Non ho mai capito in verità perché il Dottore lo odi così tanto. Ci ho pensato spesso. Sono giunto alla conclusione che in realtà la sua sia solo invidia. Perché quella vita fatta di limitazioni è addolcita e resa degna di essere vissuta grazie a un sentimento che non si può comprare. Un sentimento così forte da rendere un giardino un luogo incantato, come quello di una fiaba, reso bellissimo dallo sforzo di un padre e di un bacio al giorno affidato al vento.
Questo sentimento di rabbia e odio, si è fatto più forte ultimamente. Al Dottore hanno diagnosticato un cancro, uno di quelli che non lasciano spazio a illusioni e nonostante i consulti con i migliori specialisti al mondo, sa di non avere molto tempo. Finge una quotidianità che gli sta sfuggendo.
Nonostante le medicine, comincia a sentire dolori che con il passare del tempo, sono sempre più forti e frequenti.
Non penso sia una punizione Divina, se devo essere sincero, nemmeno io sono poi così sicuro che Dio esista. Solo che il destino ha deciso così.
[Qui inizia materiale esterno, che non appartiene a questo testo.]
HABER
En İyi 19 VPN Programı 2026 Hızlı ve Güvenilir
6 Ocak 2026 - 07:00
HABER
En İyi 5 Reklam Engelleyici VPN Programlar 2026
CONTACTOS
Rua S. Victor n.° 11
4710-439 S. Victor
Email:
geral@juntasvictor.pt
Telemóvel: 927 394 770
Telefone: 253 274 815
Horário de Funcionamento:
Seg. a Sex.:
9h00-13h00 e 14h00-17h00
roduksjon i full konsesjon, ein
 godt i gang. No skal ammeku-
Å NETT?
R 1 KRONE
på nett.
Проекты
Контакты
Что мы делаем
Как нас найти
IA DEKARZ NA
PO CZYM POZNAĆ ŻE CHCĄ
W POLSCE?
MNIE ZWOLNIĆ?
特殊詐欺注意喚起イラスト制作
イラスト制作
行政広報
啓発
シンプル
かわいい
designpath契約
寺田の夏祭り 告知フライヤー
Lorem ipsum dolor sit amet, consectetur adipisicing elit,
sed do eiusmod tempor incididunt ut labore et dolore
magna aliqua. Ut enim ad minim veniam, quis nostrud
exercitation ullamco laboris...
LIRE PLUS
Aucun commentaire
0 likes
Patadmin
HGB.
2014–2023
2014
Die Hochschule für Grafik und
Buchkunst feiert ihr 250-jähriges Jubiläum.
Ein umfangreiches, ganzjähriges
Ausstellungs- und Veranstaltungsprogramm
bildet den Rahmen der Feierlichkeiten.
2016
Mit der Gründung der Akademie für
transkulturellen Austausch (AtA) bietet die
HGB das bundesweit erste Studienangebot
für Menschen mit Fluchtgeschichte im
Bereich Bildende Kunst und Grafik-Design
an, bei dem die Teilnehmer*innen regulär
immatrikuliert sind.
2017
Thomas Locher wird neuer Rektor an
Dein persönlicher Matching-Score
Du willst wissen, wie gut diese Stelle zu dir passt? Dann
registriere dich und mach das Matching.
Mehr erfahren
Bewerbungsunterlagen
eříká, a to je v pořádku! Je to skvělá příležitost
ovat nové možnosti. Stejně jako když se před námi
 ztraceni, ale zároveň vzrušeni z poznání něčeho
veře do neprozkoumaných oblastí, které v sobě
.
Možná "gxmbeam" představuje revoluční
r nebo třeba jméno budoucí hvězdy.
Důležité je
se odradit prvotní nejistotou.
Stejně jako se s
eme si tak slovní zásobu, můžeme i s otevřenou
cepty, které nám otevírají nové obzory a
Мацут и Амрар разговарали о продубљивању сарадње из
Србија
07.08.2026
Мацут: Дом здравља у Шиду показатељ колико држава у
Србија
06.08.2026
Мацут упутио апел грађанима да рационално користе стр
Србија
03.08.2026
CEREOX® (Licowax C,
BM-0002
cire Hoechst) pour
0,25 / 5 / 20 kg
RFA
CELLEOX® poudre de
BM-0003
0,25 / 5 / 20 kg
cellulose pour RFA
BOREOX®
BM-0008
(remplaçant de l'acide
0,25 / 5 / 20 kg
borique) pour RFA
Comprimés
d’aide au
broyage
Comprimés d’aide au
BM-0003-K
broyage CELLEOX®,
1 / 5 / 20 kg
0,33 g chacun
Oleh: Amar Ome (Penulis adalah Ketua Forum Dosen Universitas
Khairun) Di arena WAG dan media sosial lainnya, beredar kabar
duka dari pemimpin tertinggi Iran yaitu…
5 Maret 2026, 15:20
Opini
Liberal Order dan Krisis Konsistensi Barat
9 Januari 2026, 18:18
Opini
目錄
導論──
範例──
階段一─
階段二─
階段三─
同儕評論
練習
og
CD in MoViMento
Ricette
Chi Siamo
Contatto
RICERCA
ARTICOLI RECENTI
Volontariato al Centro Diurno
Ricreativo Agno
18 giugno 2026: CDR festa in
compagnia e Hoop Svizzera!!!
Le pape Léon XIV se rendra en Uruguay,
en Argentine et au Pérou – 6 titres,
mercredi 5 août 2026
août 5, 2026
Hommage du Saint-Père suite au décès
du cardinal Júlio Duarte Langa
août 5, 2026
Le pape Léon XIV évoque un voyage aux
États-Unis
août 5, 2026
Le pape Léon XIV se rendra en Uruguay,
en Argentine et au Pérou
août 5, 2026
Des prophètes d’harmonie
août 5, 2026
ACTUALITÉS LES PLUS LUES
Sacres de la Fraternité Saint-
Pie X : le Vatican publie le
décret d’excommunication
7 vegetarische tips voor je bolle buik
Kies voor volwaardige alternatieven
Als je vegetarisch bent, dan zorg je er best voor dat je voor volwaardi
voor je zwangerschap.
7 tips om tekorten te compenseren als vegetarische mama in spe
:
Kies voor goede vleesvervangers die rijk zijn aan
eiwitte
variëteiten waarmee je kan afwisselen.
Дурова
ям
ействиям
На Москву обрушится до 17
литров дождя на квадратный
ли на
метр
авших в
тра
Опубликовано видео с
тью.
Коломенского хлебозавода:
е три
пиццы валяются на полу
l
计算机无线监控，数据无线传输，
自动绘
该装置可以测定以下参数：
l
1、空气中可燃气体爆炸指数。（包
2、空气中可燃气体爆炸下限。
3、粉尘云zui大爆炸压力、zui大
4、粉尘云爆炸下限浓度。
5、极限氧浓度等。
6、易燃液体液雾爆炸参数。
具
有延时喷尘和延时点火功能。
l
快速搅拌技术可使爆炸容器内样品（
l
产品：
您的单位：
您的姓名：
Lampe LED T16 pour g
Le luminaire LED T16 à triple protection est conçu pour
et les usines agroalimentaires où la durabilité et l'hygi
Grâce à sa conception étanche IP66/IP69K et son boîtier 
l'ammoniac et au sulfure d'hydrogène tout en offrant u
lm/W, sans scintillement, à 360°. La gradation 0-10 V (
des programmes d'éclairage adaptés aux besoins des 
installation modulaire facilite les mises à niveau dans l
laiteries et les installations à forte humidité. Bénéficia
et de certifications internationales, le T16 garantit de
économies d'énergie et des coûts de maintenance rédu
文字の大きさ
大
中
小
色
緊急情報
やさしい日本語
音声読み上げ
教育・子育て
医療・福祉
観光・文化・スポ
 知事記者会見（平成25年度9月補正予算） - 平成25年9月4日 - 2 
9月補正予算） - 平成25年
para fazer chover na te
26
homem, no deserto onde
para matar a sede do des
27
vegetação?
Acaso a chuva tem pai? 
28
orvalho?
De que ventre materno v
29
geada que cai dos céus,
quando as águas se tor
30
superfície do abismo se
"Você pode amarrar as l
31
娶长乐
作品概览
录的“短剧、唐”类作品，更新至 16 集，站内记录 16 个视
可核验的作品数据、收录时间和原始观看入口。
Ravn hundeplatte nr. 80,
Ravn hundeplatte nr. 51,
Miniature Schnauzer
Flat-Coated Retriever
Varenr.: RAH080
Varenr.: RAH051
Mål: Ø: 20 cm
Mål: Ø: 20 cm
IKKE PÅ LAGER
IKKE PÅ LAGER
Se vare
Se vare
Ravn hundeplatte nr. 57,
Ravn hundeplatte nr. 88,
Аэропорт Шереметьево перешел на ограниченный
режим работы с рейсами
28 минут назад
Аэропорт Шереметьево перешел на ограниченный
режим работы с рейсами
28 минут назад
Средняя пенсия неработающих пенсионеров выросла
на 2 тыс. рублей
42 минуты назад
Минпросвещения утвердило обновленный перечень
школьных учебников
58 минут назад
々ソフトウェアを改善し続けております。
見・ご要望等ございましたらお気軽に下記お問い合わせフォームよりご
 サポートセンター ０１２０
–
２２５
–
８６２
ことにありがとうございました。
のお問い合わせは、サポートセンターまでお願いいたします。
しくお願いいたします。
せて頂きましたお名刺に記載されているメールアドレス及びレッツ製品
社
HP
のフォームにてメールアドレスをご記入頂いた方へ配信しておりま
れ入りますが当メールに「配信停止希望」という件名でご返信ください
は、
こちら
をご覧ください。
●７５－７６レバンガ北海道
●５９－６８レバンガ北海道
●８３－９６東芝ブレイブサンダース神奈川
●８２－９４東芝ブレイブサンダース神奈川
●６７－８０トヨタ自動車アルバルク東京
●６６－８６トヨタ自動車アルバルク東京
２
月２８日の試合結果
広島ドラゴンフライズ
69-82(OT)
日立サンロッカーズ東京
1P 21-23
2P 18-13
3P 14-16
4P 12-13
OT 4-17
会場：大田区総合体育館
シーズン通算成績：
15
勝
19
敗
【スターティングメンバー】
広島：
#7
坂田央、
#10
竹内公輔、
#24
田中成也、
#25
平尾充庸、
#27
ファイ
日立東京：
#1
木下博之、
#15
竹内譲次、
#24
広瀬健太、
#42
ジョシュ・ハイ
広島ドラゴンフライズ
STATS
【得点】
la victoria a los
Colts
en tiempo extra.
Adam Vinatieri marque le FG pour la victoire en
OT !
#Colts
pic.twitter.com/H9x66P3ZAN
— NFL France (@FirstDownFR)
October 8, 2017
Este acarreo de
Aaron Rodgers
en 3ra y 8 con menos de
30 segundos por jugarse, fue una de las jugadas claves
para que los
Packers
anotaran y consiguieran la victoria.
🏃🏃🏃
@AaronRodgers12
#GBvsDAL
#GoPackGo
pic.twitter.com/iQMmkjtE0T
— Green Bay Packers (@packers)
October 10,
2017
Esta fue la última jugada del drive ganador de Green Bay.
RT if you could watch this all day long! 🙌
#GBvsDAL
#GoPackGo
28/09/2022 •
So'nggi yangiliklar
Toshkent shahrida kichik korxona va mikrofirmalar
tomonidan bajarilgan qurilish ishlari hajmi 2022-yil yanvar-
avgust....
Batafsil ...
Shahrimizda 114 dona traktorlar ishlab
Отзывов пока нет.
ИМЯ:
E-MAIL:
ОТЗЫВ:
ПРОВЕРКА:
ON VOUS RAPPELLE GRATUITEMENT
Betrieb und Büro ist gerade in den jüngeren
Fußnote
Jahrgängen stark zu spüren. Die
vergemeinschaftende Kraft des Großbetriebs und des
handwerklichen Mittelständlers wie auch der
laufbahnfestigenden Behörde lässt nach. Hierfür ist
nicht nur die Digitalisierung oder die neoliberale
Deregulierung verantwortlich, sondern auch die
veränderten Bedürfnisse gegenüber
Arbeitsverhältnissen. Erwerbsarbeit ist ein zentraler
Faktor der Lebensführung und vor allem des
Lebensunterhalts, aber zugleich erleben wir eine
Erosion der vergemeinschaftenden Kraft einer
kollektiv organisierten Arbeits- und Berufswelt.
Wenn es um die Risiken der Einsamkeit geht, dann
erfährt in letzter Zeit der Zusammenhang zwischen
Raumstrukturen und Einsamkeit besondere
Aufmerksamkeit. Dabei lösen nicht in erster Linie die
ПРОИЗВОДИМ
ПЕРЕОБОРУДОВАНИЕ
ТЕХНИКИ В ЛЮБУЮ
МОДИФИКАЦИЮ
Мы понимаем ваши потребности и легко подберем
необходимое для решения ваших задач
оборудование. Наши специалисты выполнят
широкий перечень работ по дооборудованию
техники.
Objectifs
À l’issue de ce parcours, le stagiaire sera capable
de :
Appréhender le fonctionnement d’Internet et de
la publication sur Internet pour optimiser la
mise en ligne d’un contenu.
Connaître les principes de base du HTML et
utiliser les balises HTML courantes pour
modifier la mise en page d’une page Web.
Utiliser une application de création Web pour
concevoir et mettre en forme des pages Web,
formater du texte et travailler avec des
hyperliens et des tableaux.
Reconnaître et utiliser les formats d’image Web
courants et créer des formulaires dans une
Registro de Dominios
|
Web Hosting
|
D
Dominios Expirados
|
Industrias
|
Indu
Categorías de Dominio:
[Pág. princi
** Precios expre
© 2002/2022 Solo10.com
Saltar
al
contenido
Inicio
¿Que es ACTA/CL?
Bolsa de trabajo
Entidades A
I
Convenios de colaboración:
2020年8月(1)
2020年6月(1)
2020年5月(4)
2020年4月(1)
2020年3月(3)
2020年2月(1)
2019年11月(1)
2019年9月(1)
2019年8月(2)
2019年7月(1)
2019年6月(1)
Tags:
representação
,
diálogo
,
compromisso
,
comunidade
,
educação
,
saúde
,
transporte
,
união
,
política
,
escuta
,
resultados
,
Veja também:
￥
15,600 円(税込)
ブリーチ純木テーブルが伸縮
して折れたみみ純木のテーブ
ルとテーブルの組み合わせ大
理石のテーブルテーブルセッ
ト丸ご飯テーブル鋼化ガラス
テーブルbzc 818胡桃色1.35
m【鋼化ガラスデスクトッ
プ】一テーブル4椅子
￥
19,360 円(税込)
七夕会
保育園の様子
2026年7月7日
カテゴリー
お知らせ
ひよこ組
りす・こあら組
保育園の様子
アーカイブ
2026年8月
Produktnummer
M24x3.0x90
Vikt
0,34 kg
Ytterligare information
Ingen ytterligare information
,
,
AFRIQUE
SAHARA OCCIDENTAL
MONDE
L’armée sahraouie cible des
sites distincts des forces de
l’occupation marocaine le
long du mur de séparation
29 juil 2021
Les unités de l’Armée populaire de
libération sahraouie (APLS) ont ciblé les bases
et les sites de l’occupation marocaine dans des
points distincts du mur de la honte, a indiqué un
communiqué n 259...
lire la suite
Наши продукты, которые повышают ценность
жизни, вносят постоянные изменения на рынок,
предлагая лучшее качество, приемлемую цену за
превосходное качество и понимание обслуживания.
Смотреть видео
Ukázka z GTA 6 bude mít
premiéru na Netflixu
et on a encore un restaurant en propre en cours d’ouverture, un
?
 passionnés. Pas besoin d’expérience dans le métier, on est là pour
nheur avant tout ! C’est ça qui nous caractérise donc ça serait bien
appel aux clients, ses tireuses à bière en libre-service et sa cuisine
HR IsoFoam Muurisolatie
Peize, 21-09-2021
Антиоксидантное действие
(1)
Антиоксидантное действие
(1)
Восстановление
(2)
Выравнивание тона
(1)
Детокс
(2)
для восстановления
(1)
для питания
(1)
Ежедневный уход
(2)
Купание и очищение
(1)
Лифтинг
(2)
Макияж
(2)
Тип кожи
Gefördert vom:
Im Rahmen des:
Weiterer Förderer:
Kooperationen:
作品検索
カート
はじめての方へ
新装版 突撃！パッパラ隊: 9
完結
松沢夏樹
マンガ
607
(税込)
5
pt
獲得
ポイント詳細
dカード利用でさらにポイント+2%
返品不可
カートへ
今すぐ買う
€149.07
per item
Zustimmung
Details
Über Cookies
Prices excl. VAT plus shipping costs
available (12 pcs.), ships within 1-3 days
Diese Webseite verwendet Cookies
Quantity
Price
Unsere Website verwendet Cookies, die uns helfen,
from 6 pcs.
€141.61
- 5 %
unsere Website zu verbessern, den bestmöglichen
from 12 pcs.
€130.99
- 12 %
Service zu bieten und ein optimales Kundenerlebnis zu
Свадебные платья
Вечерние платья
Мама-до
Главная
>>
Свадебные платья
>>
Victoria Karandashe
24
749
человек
Probabilmente nel giro di un anno o meno, cancellerà da questo mondo due persone diversissime tra loro. Oggi ho chiesto al mio padrone, se avesse firmato quella lettera di raccomandazioni, devo pensare al futuro. In altri momenti avrebbe plaudito a questa mia iniziativa con cinica soddisfazione. Invece mi ha guardato severo, mi ha risposto di sì con un cenno, e non ha detto altro. Poi appena sono uscito dalla sua stanza da letto, l’ho sentito urlare di rabbia.
La cosa non mi ha scosso e ho continuato il mio lavoro.
È un vero peccato che oggi il dolore sia così forte e non si sia potuto alzare.
C’è uno splendido sole e gli uccellini sembra che si siano riuniti sull’albero di fronte per dare un concerto. Se fosse riuscito ad alzarsi, gli avrei servito il caffè, e avrebbe potuto guardare il giardino “dei sogni” di fronte al portico della sua maestosa villa.
Il ragazzo è sempre lì, seduto sulla carrozzina con una coperta sulle gambe, perché per lui è sempre troppo freddo, con la testa reclinata e un tenero sorriso.
So che le sue condizioni sono peggiorate ancora.
Ha i suoi genitori seduti vicino. Non posso sentire cosa gli stanno dicendo.
Ma posso vedere la sua mano che si leva in segno di saluto.
Anche oggi, manda baci al cielo mentre le rose ondeggiano al vento leggero spargendo tutto intorno un intenso profumo. Qualcosa mi stringe il cuore e faccio fatica a distogliere lo sguardo da quel ritaglio di mondo.
Mi piace pensare che su di loro ci sia davvero lo sguardo di Dio.